– Думаешь, я мечтал иметь сына-шизофреника?


Мать сначала плакала.


– Почти все мои родственники сошли с ума, – всхлипывала она, – Говорили сами с собой, уходили в лес и не возвращались, воображали себя знающими.


А потом начала злиться. Обвинять во всем деда. Может, Иван Павлович правда был виноват. Как сказать наверняка, когда не помнишь толком, что произошло? И…


Нет, все, хватит воспоминаний. Иначе Глеб никогда не заснет.


Он перевернулся на живот и открыл глаза. Досчитал до трех – медленно, очень медленно, как учил психолог. Сосредоточился на том, что вокруг него. Расписная тумбочка – боги, почему вся мебель в дедовом доме в рисунках? – белеющая на ней Nokia, наушники, рюкзак в углу. Надо заставить себя подумать о чем-нибудь скучном. Таком скучном, чтобы начало клонить в сон. Надо…


Тук-тук-тук.


Глеб замер. Снова ветка стучит в окно? Нет, не похоже.


Тук-тук-тук.


Кажется, кто-то стучал в дверь. Сердце замерло. Вдруг захотелось, как в детстве, накрыться одеялом с головой, а еще лучше забраться под кровать. Спрятаться от неведомой опасности.


Тук-тук-тук.


Раздался приглушенный голос деда – кажется, он что-то проворчал на вепсском – чиркнула спичка и послышались шаркающие шаги. Скрипнула дверь и потянуло сквозняком. Выходит, дед открыл тому, кто стучал. Но зачем? Кто вообще может прийти к Ивану Павловичу посреди ночи?


Зазвучали голоса. Дедов и другой, мужской, низкий, не голос – рокот далекого грома. Глеб прислушался.


Понять, о чем говорят дед и ночной гость, было сложно. Кажется, Ивана Павловича просили о помощи. Ночной гость умолял куда-то его «проводить». Дед зашептал что-то в ответ. «Глеб», «не разбудить бы», «мало ли, что мальчик может подумать» – вот и все, что удалось разобрать.


Что, если дед и ночной гость обсуждают какое-нибудь преступление? Вдруг Ивана Павловича в Нойдале боятся не просто так?


Дверь захлопнулась. Кажется, дед ушел вместе с незнакомцем. Сердце билось так громко, что отдавалось в ушах. Наверное, разумнее всего было просто лечь спать. Но Глеб не смог.


Что, если тайны деда имеют отношение к черному пятну? В конце концов Глеб приехал в Нойдалу разобраться в прошлом.


Может, для этого стоит сначала покопаться в настоящем?


Он быстро натянул кроссовки, накинул куртку и выскользнул из дома. Сначала показалось, что Глеб упустил деда. Но потом он увидел белый шар, плывущий к лесу. Лампу в дедовых руках, поднятую высоко над головой. За ним шел черный человек, угрюмо опустив плечи.


Глеб отправился за Иваном Павловичем и незнакомцем. Шел почти на цыпочках, крадучись, как вор. Дед и егерь остановились на опушке, пошептались и что-то сверкнуло в свете лампы. Нож, догадался Глеб. У деда в руках был нож.


Иван Павлович оглянулся, и Глеб замер. Казалось, дед посмотрел прямо на него, в упор. Но Иван Павлович ничего не сказал. Только усмехнулся и зашагал в ухающую темноту леса. Мужчина отправился вслед за ним. Белый шар мелькал среди деревьев, становился все меньше и меньше.
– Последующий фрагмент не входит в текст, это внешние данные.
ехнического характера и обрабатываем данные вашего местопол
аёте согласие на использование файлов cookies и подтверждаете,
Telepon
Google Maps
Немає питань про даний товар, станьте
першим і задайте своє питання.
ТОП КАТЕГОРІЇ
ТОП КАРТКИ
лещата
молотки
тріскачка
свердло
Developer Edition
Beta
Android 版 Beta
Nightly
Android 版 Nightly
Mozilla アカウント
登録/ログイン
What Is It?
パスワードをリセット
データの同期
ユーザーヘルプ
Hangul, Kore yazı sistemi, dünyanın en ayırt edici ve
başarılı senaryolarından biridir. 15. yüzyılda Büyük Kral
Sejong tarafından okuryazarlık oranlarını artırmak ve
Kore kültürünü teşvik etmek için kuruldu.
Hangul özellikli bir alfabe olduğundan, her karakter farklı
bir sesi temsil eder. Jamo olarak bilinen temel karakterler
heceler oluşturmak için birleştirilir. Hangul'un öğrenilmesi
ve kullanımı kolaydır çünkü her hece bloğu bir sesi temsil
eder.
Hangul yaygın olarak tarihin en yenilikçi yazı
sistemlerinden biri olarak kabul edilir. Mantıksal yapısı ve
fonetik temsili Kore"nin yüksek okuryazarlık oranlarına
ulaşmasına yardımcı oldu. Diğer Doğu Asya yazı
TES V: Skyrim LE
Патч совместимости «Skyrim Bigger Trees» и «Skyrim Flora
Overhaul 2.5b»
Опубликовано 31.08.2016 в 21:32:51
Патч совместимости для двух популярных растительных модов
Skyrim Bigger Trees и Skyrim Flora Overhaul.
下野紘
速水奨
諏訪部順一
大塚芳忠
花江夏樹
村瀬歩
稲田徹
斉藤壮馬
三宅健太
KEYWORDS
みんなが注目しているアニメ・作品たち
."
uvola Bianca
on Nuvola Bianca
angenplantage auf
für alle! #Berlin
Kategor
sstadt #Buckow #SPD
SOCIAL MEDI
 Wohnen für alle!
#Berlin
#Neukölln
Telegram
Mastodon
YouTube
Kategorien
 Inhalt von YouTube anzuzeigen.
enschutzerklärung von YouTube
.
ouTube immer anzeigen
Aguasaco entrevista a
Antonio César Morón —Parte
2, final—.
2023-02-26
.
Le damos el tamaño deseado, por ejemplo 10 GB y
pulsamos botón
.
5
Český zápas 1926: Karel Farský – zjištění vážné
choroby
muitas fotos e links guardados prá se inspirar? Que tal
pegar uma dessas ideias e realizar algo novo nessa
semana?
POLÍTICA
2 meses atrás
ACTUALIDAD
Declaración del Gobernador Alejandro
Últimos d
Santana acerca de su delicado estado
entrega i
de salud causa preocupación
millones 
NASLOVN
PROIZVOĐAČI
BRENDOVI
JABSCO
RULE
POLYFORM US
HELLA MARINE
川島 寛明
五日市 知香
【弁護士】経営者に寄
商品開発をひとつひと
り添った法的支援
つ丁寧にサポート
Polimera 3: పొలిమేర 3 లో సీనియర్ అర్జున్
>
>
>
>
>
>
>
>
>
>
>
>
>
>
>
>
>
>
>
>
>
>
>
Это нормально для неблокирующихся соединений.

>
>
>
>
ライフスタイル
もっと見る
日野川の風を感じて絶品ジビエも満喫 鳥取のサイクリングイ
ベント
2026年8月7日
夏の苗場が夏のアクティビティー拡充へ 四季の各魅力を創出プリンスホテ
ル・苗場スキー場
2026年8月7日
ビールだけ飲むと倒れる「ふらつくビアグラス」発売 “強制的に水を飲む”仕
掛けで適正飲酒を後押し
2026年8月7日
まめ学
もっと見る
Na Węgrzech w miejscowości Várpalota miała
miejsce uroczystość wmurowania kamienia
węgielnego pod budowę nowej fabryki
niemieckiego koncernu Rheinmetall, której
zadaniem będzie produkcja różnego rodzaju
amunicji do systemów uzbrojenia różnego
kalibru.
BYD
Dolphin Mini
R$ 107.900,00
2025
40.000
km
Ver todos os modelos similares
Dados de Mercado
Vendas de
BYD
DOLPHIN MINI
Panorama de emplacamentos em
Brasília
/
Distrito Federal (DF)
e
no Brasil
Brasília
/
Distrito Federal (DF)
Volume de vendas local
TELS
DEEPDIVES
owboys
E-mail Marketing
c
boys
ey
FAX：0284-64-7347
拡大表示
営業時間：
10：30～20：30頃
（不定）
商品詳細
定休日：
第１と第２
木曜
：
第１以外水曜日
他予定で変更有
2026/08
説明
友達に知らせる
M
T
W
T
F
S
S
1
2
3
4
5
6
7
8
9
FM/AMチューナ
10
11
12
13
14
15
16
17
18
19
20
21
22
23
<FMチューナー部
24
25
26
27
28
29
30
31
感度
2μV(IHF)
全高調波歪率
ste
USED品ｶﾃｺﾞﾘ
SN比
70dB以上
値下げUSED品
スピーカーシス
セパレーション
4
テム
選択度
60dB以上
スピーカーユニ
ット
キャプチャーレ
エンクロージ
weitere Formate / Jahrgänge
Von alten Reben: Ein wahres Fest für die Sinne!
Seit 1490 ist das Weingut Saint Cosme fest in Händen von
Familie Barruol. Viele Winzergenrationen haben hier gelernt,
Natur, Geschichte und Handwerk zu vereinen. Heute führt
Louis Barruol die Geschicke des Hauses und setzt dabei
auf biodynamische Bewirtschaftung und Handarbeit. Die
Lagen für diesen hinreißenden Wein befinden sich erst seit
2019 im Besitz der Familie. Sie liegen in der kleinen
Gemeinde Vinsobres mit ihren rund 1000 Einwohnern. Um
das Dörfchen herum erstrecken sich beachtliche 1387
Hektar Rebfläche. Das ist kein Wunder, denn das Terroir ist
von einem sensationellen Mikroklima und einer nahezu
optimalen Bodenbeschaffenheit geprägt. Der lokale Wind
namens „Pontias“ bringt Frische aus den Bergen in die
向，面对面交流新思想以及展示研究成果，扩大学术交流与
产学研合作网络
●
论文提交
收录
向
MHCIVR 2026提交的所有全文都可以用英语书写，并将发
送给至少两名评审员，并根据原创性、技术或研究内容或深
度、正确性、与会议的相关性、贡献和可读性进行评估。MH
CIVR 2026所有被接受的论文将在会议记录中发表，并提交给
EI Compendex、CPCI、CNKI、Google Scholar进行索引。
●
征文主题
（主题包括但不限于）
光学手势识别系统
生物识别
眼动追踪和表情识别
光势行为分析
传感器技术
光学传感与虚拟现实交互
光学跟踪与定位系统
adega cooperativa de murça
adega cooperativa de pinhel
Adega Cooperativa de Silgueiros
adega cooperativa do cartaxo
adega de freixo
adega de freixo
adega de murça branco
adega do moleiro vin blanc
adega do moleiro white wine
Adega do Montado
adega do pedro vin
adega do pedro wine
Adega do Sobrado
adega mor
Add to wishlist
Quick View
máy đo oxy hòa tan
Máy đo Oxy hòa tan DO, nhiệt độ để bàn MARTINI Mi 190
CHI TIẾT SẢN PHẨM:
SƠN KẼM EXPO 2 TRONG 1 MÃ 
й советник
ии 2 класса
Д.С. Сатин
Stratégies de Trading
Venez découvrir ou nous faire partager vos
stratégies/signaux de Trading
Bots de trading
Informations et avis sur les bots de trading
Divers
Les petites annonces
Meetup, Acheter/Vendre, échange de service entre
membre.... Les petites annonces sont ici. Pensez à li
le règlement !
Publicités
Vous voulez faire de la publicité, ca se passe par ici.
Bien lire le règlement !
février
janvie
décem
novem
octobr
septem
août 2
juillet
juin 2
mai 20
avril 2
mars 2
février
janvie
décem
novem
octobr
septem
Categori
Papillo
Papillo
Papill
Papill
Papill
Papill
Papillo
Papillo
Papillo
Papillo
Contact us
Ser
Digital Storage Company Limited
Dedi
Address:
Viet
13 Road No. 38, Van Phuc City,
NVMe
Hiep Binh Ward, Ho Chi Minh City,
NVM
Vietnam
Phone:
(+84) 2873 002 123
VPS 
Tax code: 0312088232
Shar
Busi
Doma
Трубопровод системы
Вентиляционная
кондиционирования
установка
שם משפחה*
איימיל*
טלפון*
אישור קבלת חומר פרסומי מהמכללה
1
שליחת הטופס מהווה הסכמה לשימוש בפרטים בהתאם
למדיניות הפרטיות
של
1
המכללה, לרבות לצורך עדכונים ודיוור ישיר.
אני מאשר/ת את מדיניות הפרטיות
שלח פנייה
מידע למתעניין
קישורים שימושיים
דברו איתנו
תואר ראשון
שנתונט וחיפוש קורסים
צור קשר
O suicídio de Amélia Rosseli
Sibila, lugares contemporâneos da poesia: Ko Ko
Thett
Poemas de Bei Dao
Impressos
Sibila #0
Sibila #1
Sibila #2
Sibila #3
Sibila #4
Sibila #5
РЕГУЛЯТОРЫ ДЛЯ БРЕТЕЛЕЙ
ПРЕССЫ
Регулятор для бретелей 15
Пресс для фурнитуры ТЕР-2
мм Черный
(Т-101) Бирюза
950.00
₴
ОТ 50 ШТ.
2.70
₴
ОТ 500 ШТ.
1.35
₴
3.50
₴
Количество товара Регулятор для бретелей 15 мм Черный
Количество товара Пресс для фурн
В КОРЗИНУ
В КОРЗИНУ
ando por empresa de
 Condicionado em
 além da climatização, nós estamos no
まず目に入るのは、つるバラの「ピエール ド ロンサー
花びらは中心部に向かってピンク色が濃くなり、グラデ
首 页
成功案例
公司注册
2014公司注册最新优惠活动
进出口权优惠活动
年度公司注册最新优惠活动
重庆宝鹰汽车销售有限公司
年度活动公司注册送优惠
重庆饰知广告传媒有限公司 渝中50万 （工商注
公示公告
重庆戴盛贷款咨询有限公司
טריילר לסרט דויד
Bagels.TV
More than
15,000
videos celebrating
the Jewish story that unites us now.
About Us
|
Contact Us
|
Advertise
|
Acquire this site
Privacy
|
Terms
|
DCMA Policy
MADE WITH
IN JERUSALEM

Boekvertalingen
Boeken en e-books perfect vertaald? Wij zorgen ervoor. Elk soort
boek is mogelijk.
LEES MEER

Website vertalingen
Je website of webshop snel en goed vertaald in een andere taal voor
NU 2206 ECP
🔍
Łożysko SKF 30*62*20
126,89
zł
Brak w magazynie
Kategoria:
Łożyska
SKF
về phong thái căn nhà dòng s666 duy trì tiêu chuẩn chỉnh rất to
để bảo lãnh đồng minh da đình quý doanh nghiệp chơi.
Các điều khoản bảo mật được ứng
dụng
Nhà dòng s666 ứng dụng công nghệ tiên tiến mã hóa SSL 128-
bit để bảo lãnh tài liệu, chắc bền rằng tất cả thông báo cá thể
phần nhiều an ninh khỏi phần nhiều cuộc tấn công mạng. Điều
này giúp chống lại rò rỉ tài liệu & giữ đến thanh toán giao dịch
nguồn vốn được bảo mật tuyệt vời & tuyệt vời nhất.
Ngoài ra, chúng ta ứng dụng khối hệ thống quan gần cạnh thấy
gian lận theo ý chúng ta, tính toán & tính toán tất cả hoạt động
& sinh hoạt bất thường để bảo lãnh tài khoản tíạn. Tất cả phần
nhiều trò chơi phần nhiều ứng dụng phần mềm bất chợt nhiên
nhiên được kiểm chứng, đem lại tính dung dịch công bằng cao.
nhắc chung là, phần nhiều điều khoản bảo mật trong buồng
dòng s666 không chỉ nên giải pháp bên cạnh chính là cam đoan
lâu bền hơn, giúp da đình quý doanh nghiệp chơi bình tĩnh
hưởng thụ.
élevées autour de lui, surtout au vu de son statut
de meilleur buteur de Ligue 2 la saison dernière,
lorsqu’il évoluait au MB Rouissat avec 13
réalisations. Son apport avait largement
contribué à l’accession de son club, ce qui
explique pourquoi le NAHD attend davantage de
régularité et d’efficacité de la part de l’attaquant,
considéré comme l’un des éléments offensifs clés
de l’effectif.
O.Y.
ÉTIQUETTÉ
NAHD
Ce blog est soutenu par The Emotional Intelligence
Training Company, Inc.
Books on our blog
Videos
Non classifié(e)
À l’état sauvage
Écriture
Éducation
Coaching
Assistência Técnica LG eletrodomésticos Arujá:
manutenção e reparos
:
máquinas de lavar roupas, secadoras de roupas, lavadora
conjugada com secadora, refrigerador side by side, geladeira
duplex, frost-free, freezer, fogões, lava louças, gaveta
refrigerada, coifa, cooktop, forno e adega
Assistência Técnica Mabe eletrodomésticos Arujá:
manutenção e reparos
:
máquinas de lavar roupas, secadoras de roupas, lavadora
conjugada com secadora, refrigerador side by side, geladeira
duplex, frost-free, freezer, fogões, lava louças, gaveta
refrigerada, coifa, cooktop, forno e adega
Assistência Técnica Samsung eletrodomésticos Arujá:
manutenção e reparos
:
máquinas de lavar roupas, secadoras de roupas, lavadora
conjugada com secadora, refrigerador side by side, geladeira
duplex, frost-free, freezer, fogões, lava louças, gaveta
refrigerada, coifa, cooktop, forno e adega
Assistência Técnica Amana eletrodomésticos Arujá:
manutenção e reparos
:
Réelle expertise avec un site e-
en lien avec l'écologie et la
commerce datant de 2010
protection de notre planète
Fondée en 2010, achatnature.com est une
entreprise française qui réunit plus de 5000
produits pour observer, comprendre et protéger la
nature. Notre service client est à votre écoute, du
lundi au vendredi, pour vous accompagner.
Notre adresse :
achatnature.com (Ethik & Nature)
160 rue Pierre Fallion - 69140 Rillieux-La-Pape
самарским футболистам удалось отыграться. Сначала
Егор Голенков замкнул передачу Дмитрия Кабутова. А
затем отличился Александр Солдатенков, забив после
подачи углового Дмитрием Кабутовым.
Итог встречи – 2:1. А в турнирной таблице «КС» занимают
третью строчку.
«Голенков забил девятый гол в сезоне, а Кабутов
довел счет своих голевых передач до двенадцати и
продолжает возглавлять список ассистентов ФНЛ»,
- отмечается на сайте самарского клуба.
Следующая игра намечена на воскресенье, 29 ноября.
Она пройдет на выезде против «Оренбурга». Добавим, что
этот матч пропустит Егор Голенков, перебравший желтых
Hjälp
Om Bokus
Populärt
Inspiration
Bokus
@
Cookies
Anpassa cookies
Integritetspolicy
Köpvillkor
Глеб дошел до опушки и замер. Когда-то мать отправила его на театральный кружок. Слышала, что искусство помогает от «бед с башкой», как называл это отец. На первом – и единственном для Глеба – занятии преподаватель дал такое упражнение: надо было вообразить невидимую стену перед собой. Вы касаетесь ее, прижимаетесь щекой, пытаетесь сдвинуть плечом. Но ничего не выходит, стена по-прежнему остается на месте. Тогда Глебу показалось это полным бредом.


А теперь он мог поклясться, что проклятая стена стояла между ним и лесом. И бейся-не бейся, хоть разбей руки в кровь, все равно ее не сдвинешь и сквозь нее – не пройдешь. Мурашки колючей волной растеклись под кожей, сердце забилось сильно и громко, уши заложило, в нос ударил запах болота, а перед глазами начало разрастаться черное пятно. На мгновение все вокруг затопило непроглядной темнотой, и Глебу показалось, что он разучился дышать.